Liang Lijuan, Wang Yang, Ma Hui, Zhang Ran, Liu Rongxun, Zhu Rongxin, Zheng Zhiguo, Zhang Xizhe, Wang Fei
Laboratory of Psychology, The First Affiliated Hospital of Hainan Medical University, Haikou, Hainan, China.
Early Intervention Unit, Department of Psychiatry, Affiliated Nanjing Brain Hospital, Nanjing Medical University, Nanjing, China.
Front Psychiatry. 2024 Sep 17;15:1422020. doi: 10.3389/fpsyt.2024.1422020. eCollection 2024.
Previous studies have classified major depression and healthy control groups based on vocal acoustic features, but the classification accuracy needs to be improved. Therefore, this study utilized deep learning methods to construct classification and prediction models for major depression and healthy control groups.

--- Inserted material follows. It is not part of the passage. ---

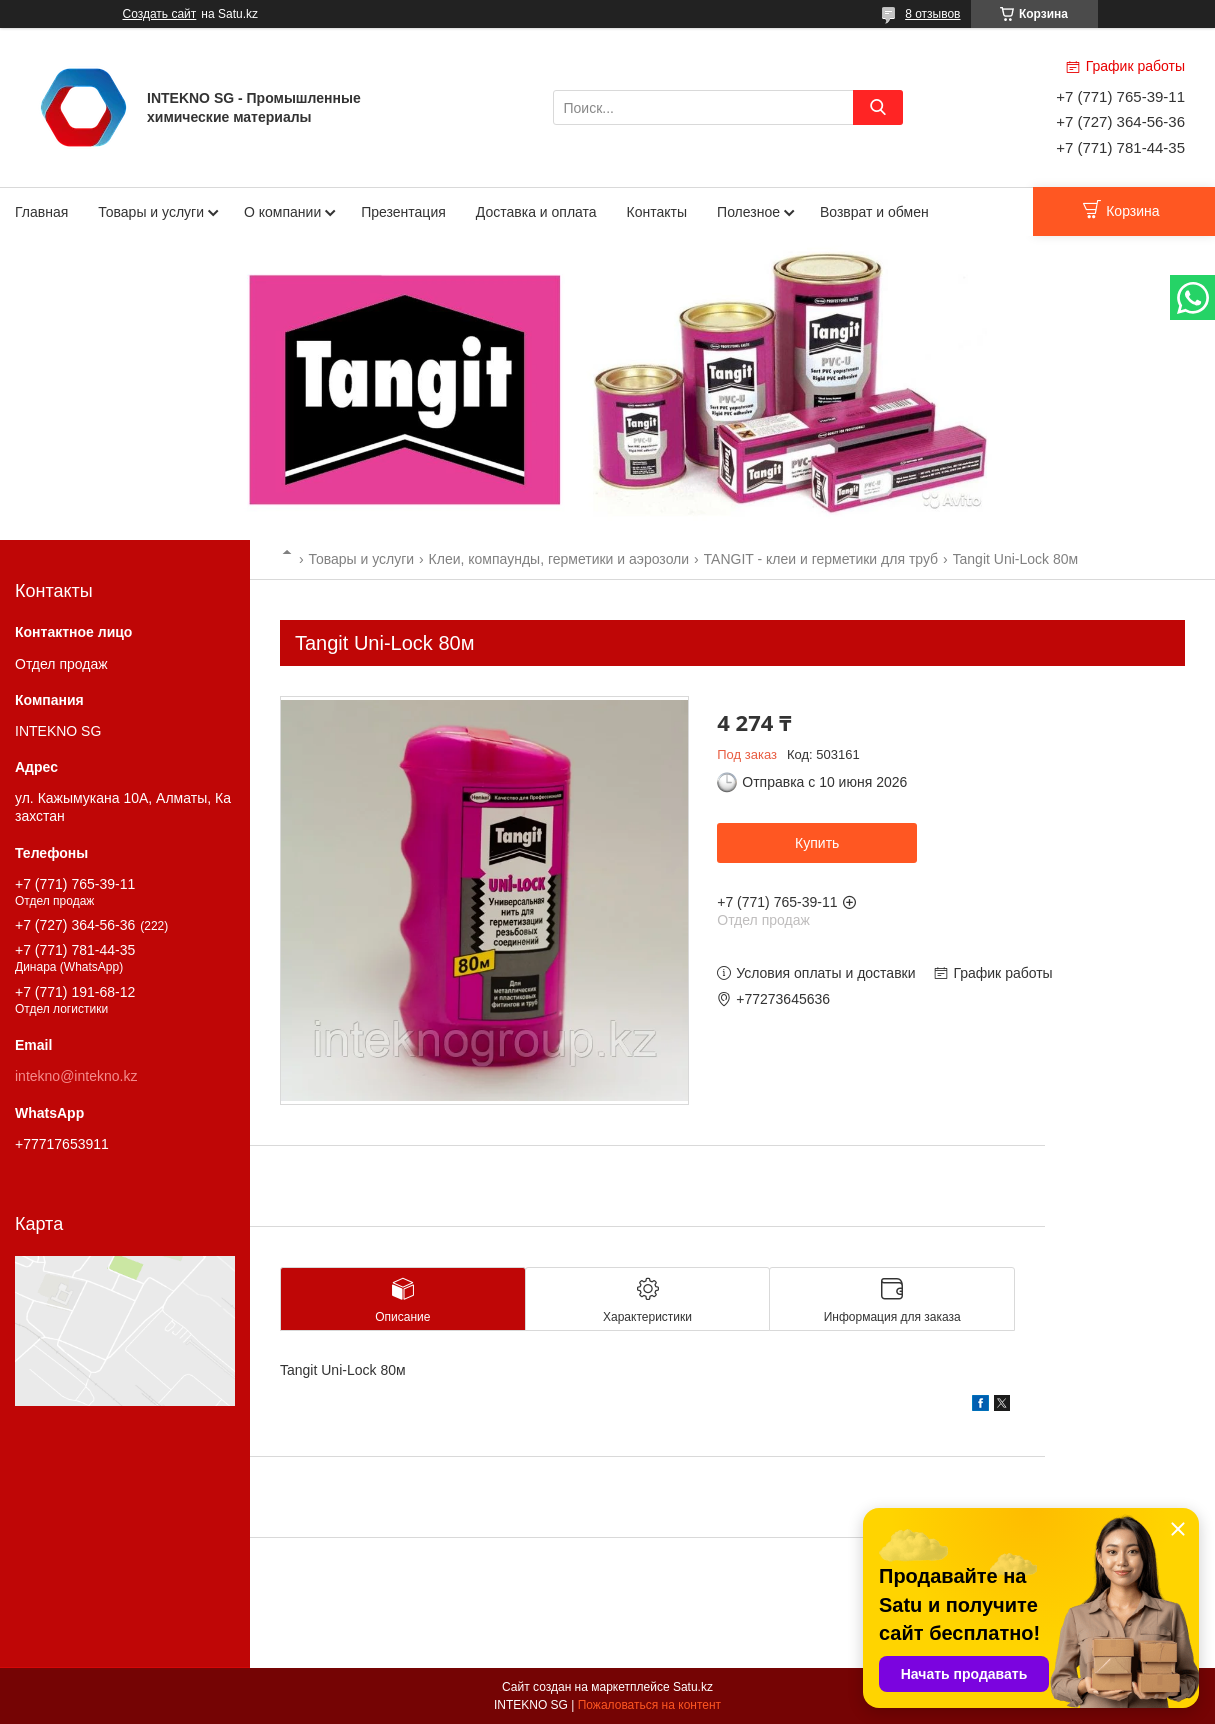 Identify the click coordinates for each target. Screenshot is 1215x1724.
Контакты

120 participants aged 16-25 participated in this study, included 64 MDD group and 56 HC group. We used the Covarep open-source algorithm to extract a total of 1200 high-level statistical functions for each sample. In addition, we used Python for correlation analysis, and neural network to establish the model to distinguish whether participants experienced depression, predict the total depression score, and evaluate the effectiveness of the classification and prediction model.

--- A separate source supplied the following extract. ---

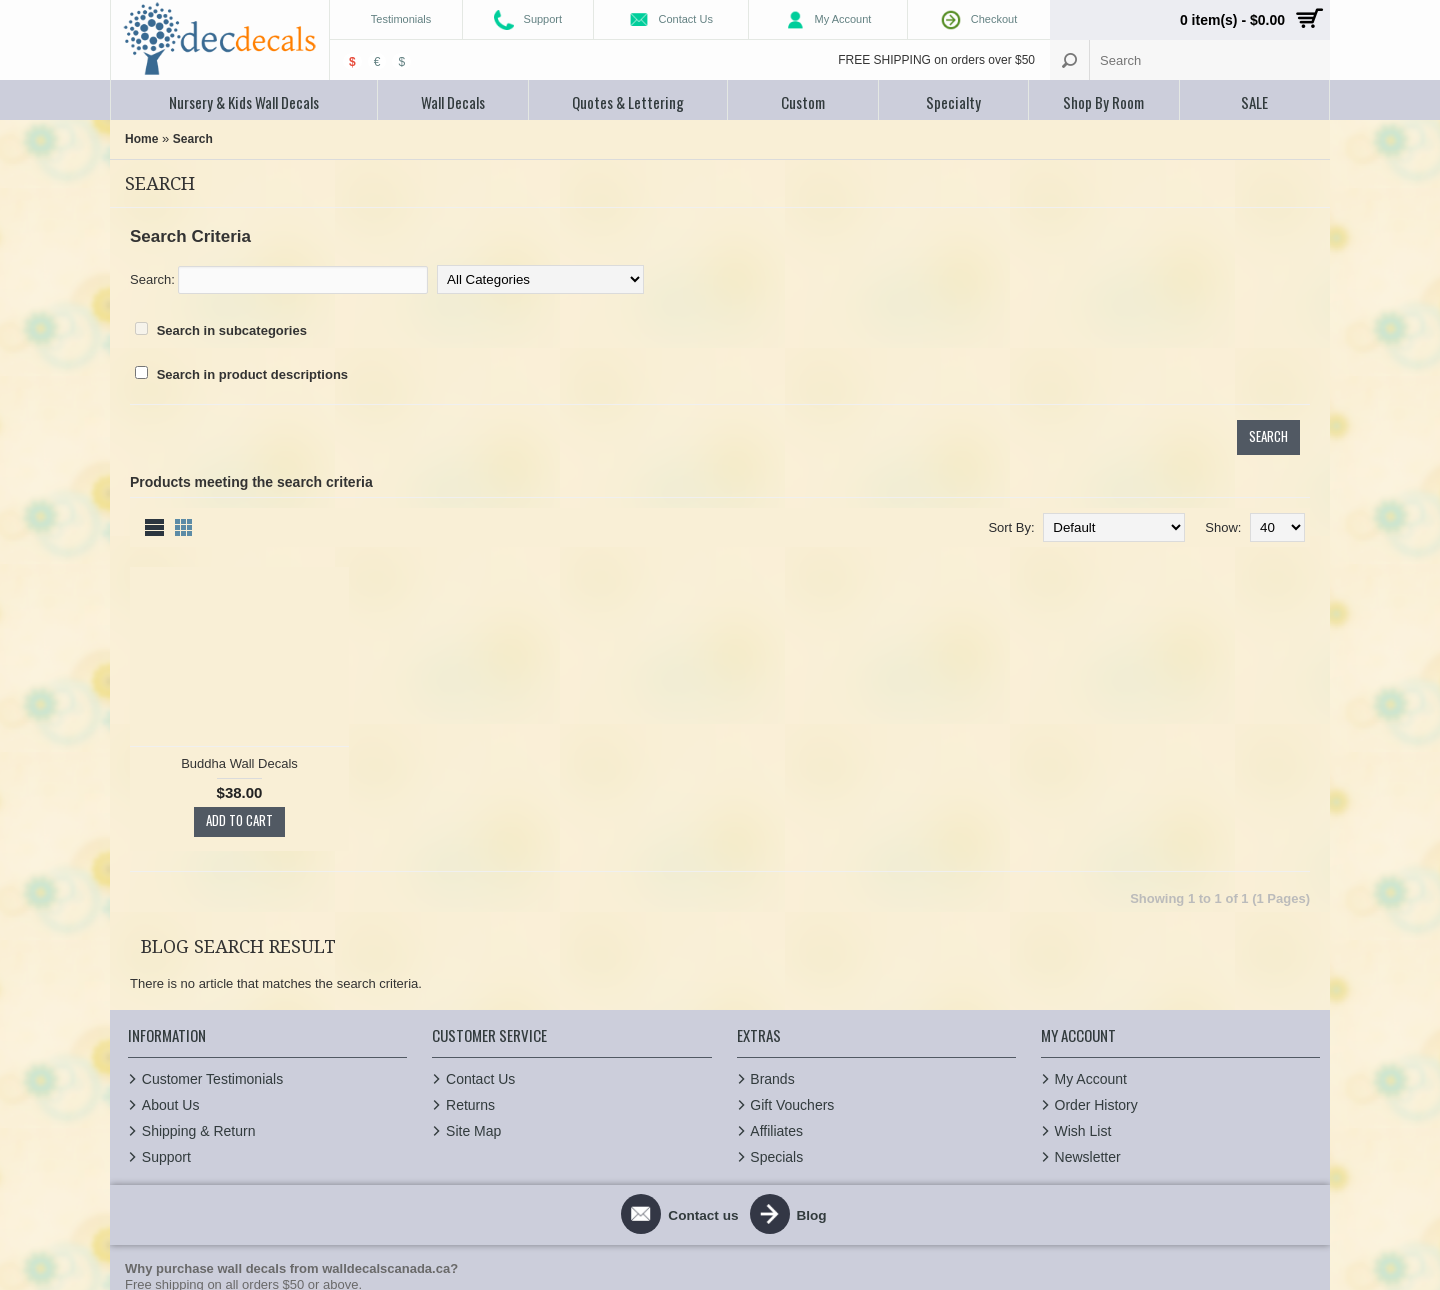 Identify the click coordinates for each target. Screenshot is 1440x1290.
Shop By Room (1103, 102)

The classification modelling of the major depression and the healthy control groups by relevant and significant vocal acoustic features was 0.90, and the Receiver Operating Characteristic (ROC) curves analysis results showed that the classification accuracy was 84.16%, the sensitivity was 95.38%, and the specificity was 70.9%. The depression prediction model of speech characteristics showed that the predicted score was closely related to the total score of 17 items of the Hamilton Depression Scale(HAMD-17) (r=0.687, P<0.01); and the Mean Absolute Error(MAE) between the model's predicted score and total HAMD-17 score was 4.51.
This study's results may have been influenced by anxiety comorbidities.
The vocal acoustic features can not only effectively classify the major depression and the healthy control groups, but also accurately predict the severity of depressive symptoms.
以往的研究已根据嗓音声学特征对重度抑郁症患者和健康对照组进行分类,但分类准确性有待提高。因此,本研究利用深度学习方法构建重度抑郁症患者和健康对照组的分类及预测模型。
120名年龄在16至25岁之间的参与者参与了本研究,其中包括64名重度抑郁症组患者和56名健康对照组参与者。我们使用Covarep开源算法为每个样本提取总共1200个高级统计函数。此外,我们使用Python进行相关性分析,并利用神经网络建立模型,以区分参与者是否患有抑郁症、预测抑郁总分,并评估分类及预测模型的有效性。
通过相关且显著的嗓音声学特征对重度抑郁症患者和健康对照组进行分类建模的准确率为0.90,受试者工作特征(ROC)曲线分析结果显示,分类准确率为84.16%,敏感性为95.38%,特异性为70.9%。语音特征的抑郁预测模型显示,预测分数与汉密尔顿抑郁量表(HAMD-17)17项总分密切相关(r=0.687,P<0.01);模型预测分数与HAMD-17总分之间的平均绝对误差(MAE)为4.51。
本研究结果可能受到共病焦虑的影响。
嗓音声学特征不仅可以有效区分重度抑郁症患者和健康对照组,还能准确预测抑郁症状的严重程度。